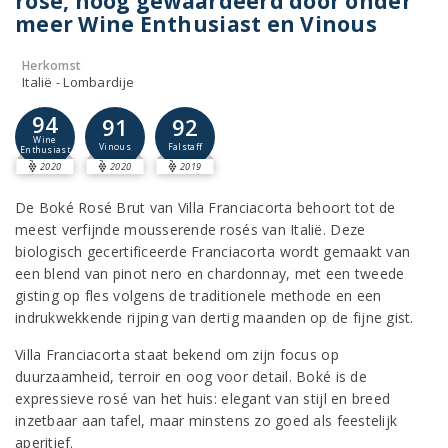
rosé, hoog gewaardeerd door onder
meer Wine Enthusiast en Vinous
Herkomst
Italië - Lombardije
94
91
92
Wine
Vinous
Falstaff
Enthusiast
2020
2020
2019
De Boké Rosé Brut van Villa Franciacorta behoort tot de
meest verfijnde mousserende rosés van Italië. Deze
biologisch gecertificeerde Franciacorta wordt gemaakt van
een blend van pinot nero en chardonnay, met een tweede
gisting op fles volgens de traditionele methode en een
indrukwekkende rijping van dertig maanden op de fijne gist.
Villa Franciacorta staat bekend om zijn focus op
duurzaamheid, terroir en oog voor detail. Boké is de
expressieve rosé van het huis: elegant van stijl en breed
inzetbaar aan tafel, maar minstens zo goed als feestelijk
aperitief.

◆ ◆ ◆ ◆ ◆

REQUIRED ACTION:
Apart from the pictures, every line of the data above should be given again exactly.

WRITTEN REPLY:
rosé, hoog gewaardeerd door onder
meer Wine Enthusiast en Vinous
Herkomst
Italië - Lombardije
94
91
92
Wine
Vinous
Falstaff
Enthusiast
2020
2020
2019
De Boké Rosé Brut van Villa Franciacorta behoort tot de
meest verfijnde mousserende rosés van Italië. Deze
biologisch gecertificeerde Franciacorta wordt gemaakt van
een blend van pinot nero en chardonnay, met een tweede
gisting op fles volgens de traditionele methode en een
indrukwekkende rijping van dertig maanden op de fijne gist.
Villa Franciacorta staat bekend om zijn focus op
duurzaamheid, terroir en oog voor detail. Boké is de
expressieve rosé van het huis: elegant van stijl en breed
inzetbaar aan tafel, maar minstens zo goed als feestelijk
aperitief.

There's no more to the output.